Repeat the data word for word and skip the pictures.

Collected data
=-=-=

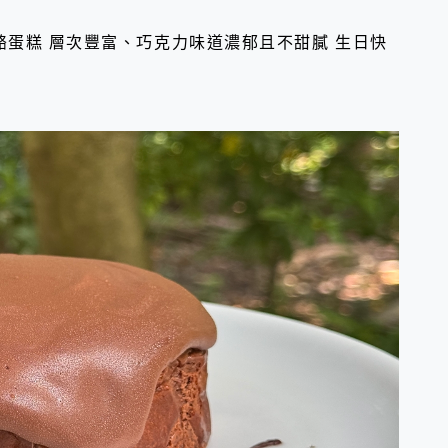
蛋糕 層次豐富、巧克力味道濃郁且不甜膩 生日快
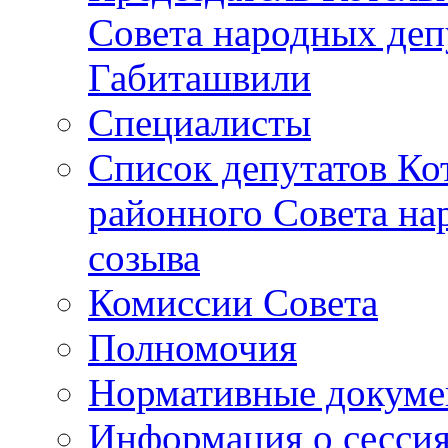
Совета народных депу
Габиташвили
Специалисты
Список депутатов Ко
районного Совета на
созыва
Комиссии Совета
Полномочия
Нормативные докум
Информация о сесси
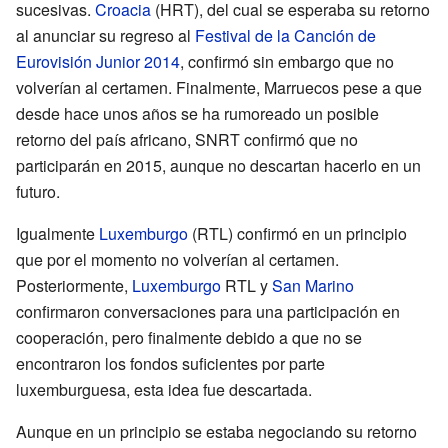
sucesivas.
Croacia
(HRT), del cual se esperaba su retorno
al anunciar su regreso al
Festival de la Canción de
Eurovisión Junior 2014
, confirmó sin embargo que no
volverían al certamen. Finalmente, Marruecos pese a que
desde hace unos años se ha rumoreado un posible
retorno del país africano, SNRT confirmó que no
participarán en 2015, aunque no descartan hacerlo en un
futuro.
Igualmente
Luxemburgo
(RTL) confirmó en un principio
que por el momento no volverían al certamen.
Posteriormente,
Luxemburgo
RTL y
San Marino
confirmaron conversaciones para una participación en
cooperación, pero finalmente debido a que no se
encontraron los fondos suficientes por parte
luxemburguesa, esta idea fue descartada.
Aunque en un principio se estaba negociando su retorno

=-=-=

▶ **Completed exercise**:
蛋糕 層次豐富、巧克力味道濃郁且不甜膩 生日快
Совета народных депу
Габиташвили
Специалисты
Список депутатов Ко
районного Совета на
созыва
Комиссии Совета
Полномочия
Нормативные докум
Информация о сесси
sucesivas.
Croacia
(HRT), del cual se esperaba su retorno
al anunciar su regreso al
Festival de la Canción de
Eurovisión Junior 2014
, confirmó sin embargo que no
volverían al certamen. Finalmente, Marruecos pese a que
desde hace unos años se ha rumoreado un posible
retorno del país africano, SNRT confirmó que no
participarán en 2015, aunque no descartan hacerlo en un
futuro.
Igualmente
Luxemburgo
(RTL) confirmó en un principio
que por el momento no volverían al certamen.
Posteriormente,
Luxemburgo
RTL y
San Marino
confirmaron conversaciones para una participación en
cooperación, pero finalmente debido a que no se
encontraron los fondos suficientes por parte
luxemburguesa, esta idea fue descartada.
Aunque en un principio se estaba negociando su retorno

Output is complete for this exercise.